This weekend I had yet another opportunity and privilege to be a witness of the passing of another to the next world.

She was someone who was one of the moms that “adopted me” over the years, which is so special to me after losing my own. It was quite unexpected which brings its own complications to the grief process. She went in for a simple procedure and something went wrong. It happened to Tim’s mom. It reminds me of Tim’s supposed gallbladder removal and coming out with stage four cancer instead.

I walked away with my faith renewed in Buffalo General. The staff was wonderful. They showed genuine compassion and were straight forward and honest with the family. Professional but human, kind, competent.

Every time I go through a situation like this, I learn a few more things. Sometimes it’s about the medical system, procedures and practice. Other times it’s about relationships, loss, and the blend of unique and universal grief all mixed in together.

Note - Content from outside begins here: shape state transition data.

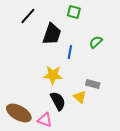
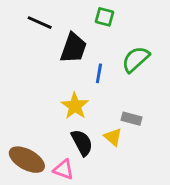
black line: (28, 16) -> (40, 23), turned 72
green semicircle: (96, 42) -> (136, 59), size x1.5
yellow star: (53, 75) -> (75, 106), turned 30

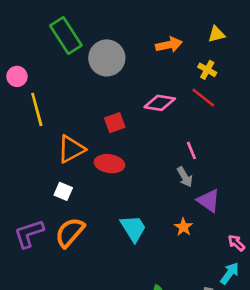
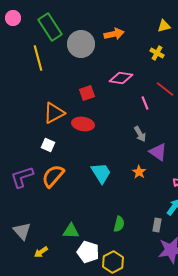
orange arrow: (169, 45) -> (114, 34), moved
pink circle: (17, 76) -> (13, 18), moved
red line: (203, 98) -> (165, 89), moved
yellow line: (37, 109) -> (38, 58), moved
pink line: (191, 150) -> (145, 103), moved

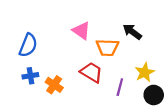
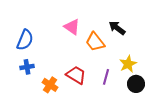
orange trapezoid: (107, 47) -> (95, 42), turned 50
red trapezoid: (91, 72) -> (76, 75), moved
orange cross: (54, 85) -> (50, 85), moved

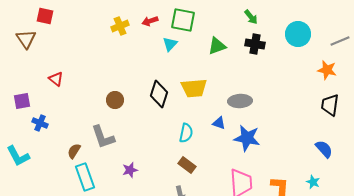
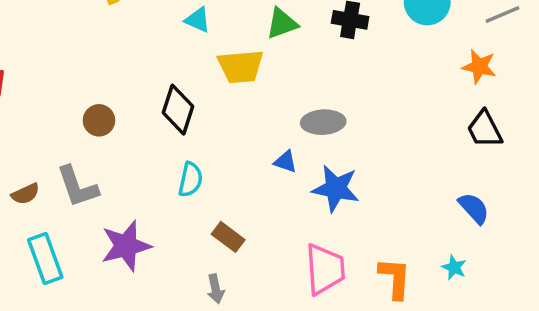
cyan triangle: (170, 44) -> (198, 20), turned -49
yellow trapezoid: (194, 88) -> (241, 67), moved
black trapezoid: (330, 105) -> (485, 129), turned -35
cyan semicircle: (186, 133) -> (190, 180), moved
brown semicircle: (74, 151) -> (25, 194), moved, turned -147
purple star: (130, 170) -> (126, 246), size x1.8

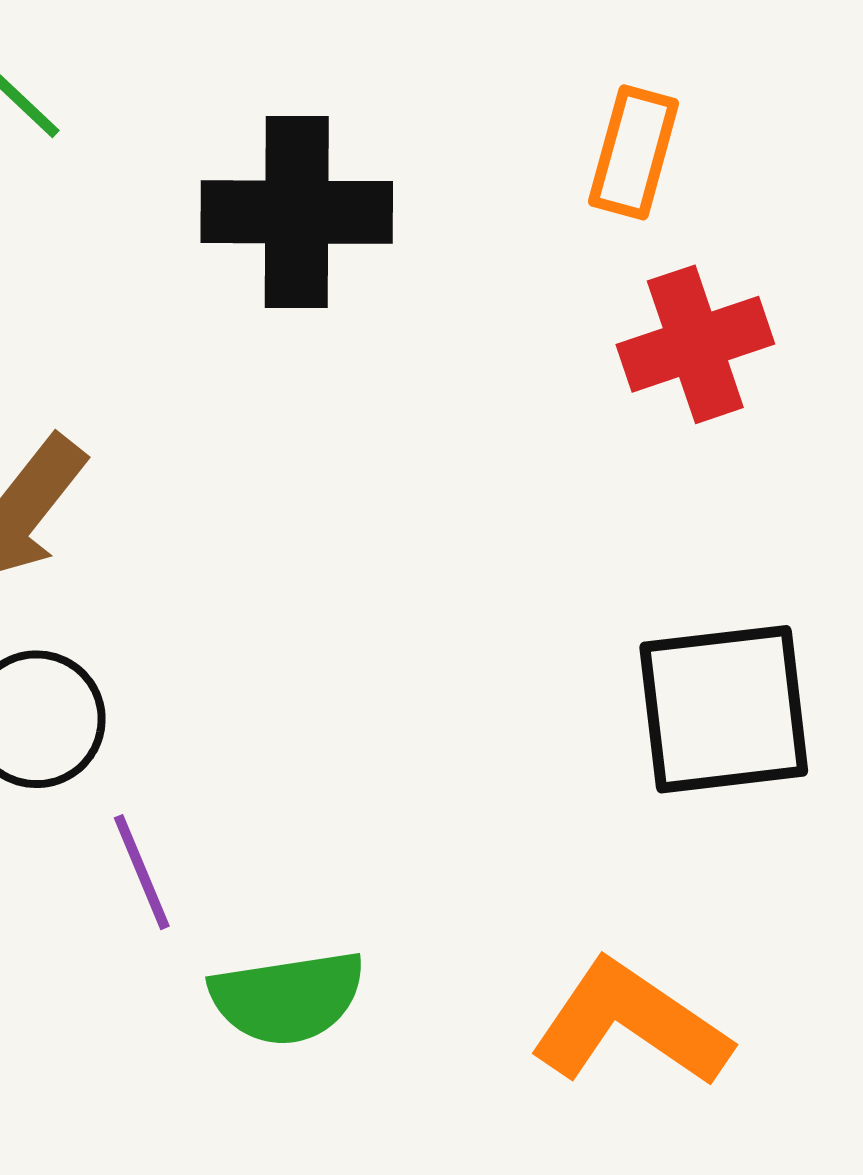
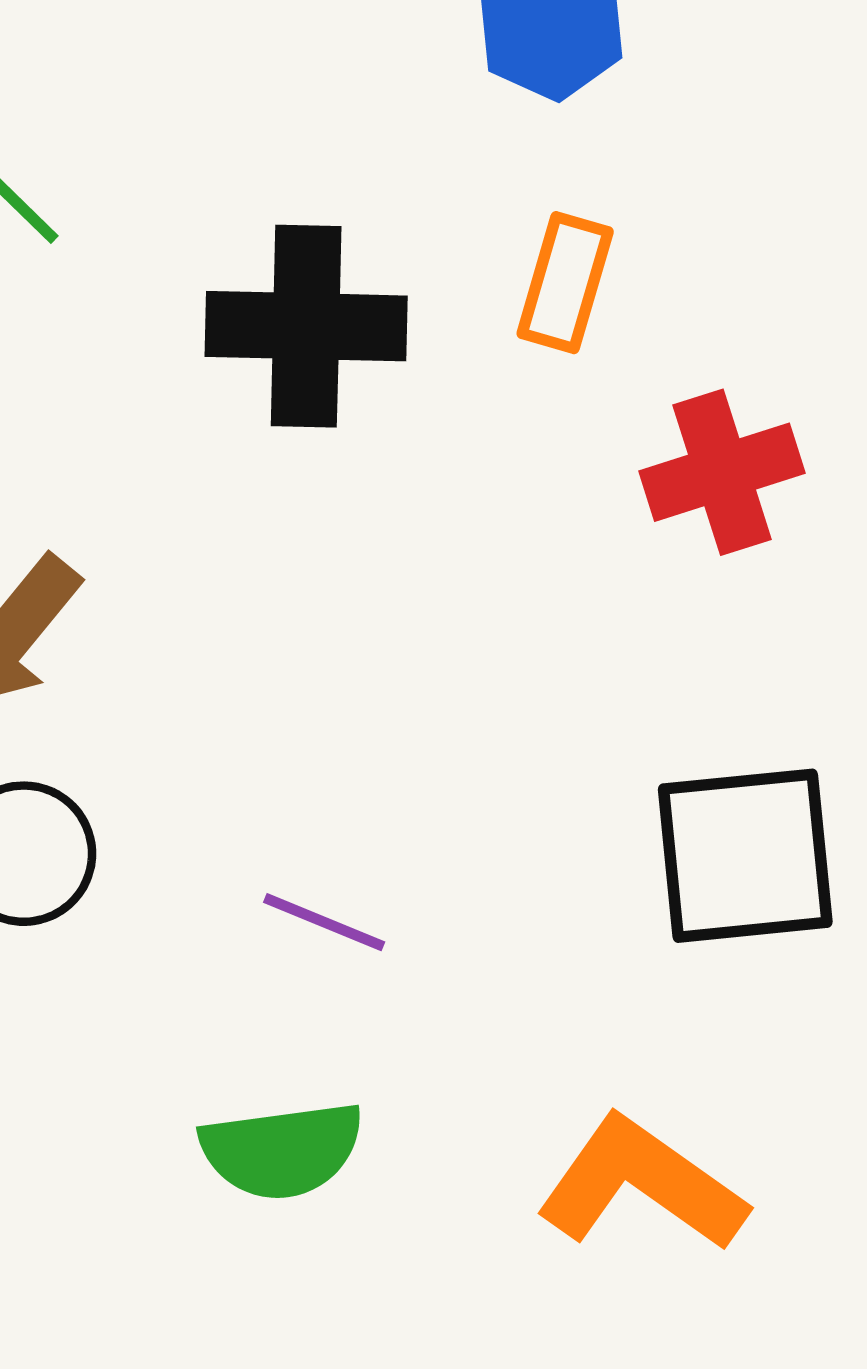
orange rectangle: (634, 152) -> (565, 283), moved
purple line: (142, 872) -> (324, 922), moved, turned -46

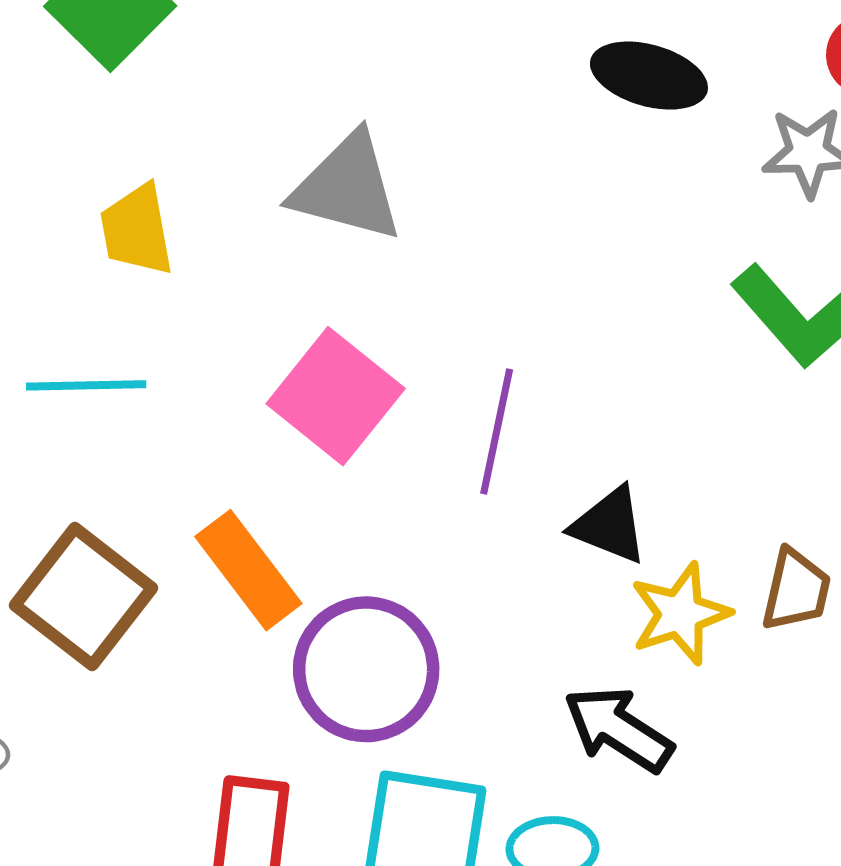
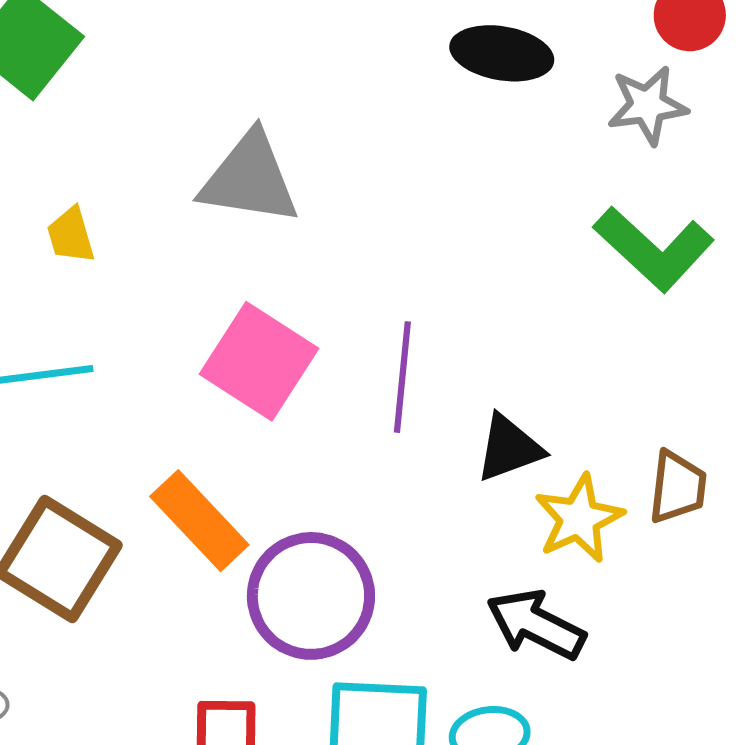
yellow trapezoid: (137, 230) -> (71, 235), size x0.7
black triangle: (609, 525) -> (509, 448), turned -36

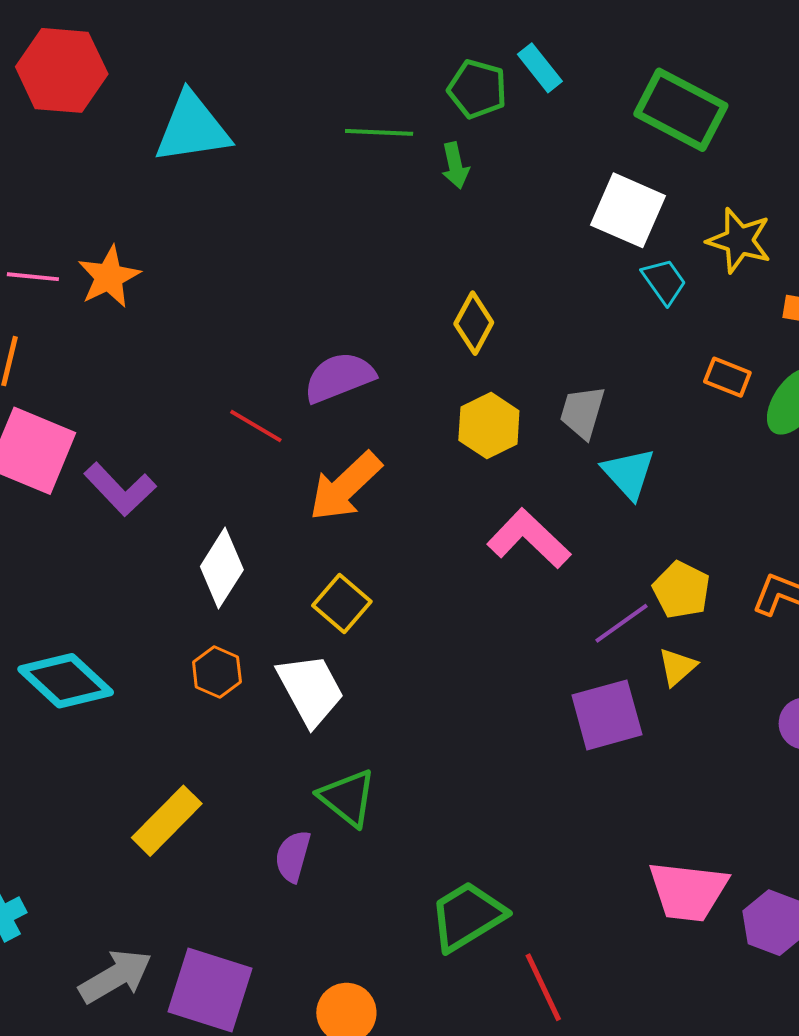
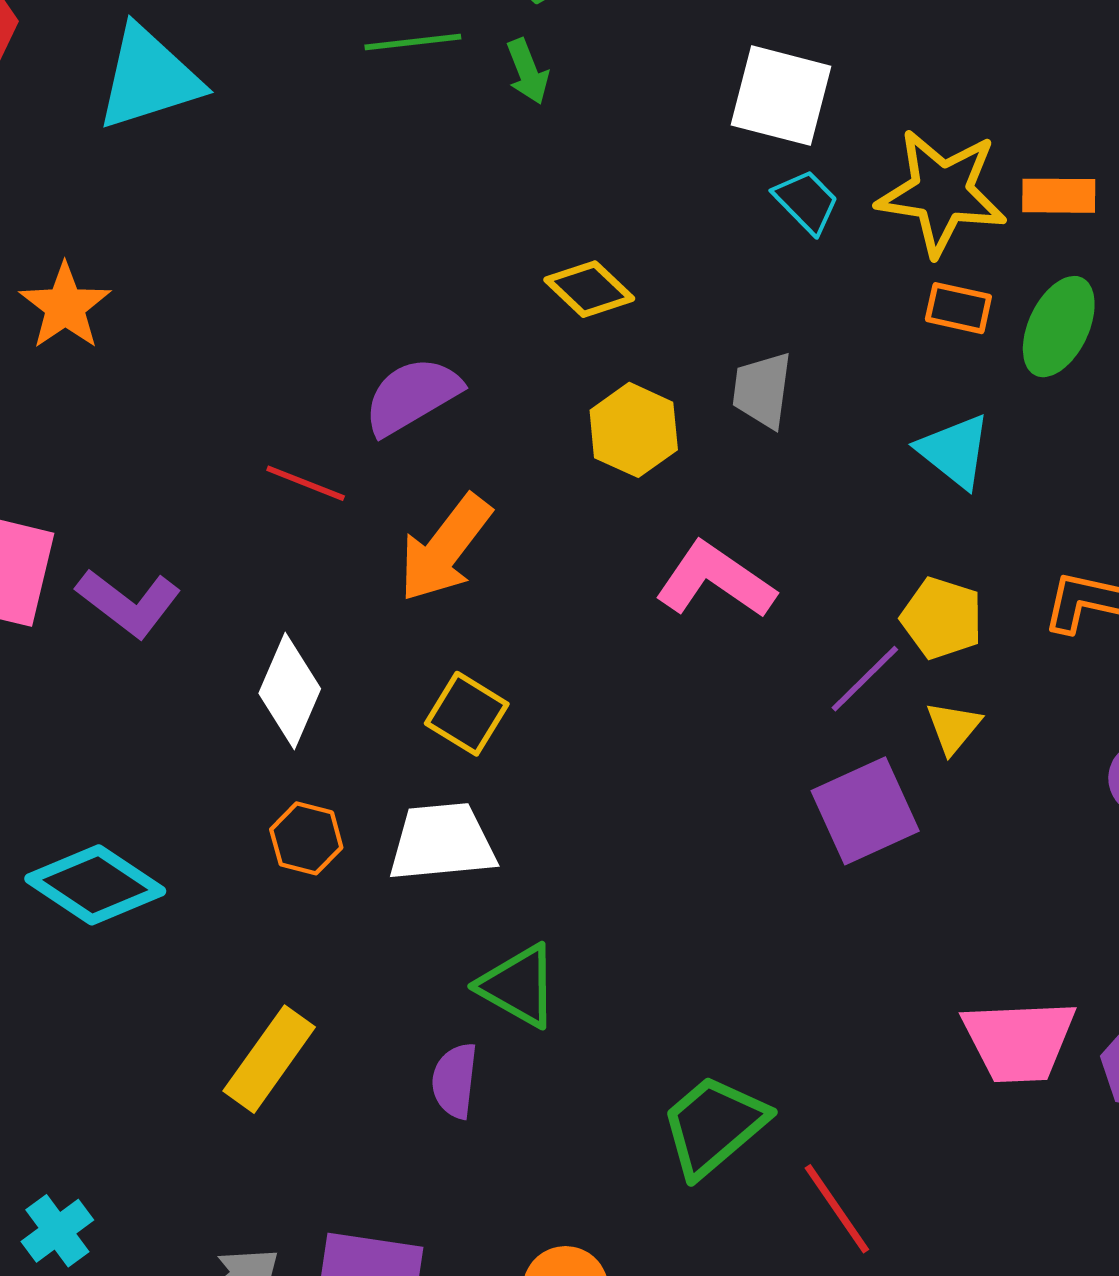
yellow star: (739, 240) -> (942, 192), moved, size x1.4
cyan trapezoid: (664, 281) -> (806, 202), moved
yellow diamond: (474, 323) -> (589, 289), turned -66
cyan triangle: (629, 473) -> (954, 451), moved
white trapezoid: (310, 690) -> (442, 842), turned -58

I cried briefly, but mostly was gathered together, even though the people I care about around me were in agony with the loss of the most important woman in their life. I actually started to worry, but then I remembered how it goes with me. True to form, in the thick of it I was present to everyone around me. Several hours later when I went to bed, it took about 15 minutes for me to blubber. Tim was ready and held me until my tears were done (for now).

It’s always hard to articulate what this experience is like. Words seem awkward, phrases feel inappropriate. But I was so proud of this family. All conflict was put aside and everyone allowed themselves to bond through their loss. In spite of the suddenness and the shock of letting her go so quickly, all were in agreement. No need to prolong her suffering.

As for mom? Well, it’s my personal belief that she is soaring in heaven with a now perfect body. She is free of aches and pains. I rejoice for her. For the rest of us? I pray for healing because the mourning is great. The hole she leaves behind will never be filled. It may scab over with time, but she is one of those that affect you for a lifetime.

And to her family, I cannot thank you enough for allowing me to be present during this very sacred time. It was an honor to be there, and it will continue to be a privilege to walk this grief journey with you, however little or much you allow my presence. Love and compassion to you all!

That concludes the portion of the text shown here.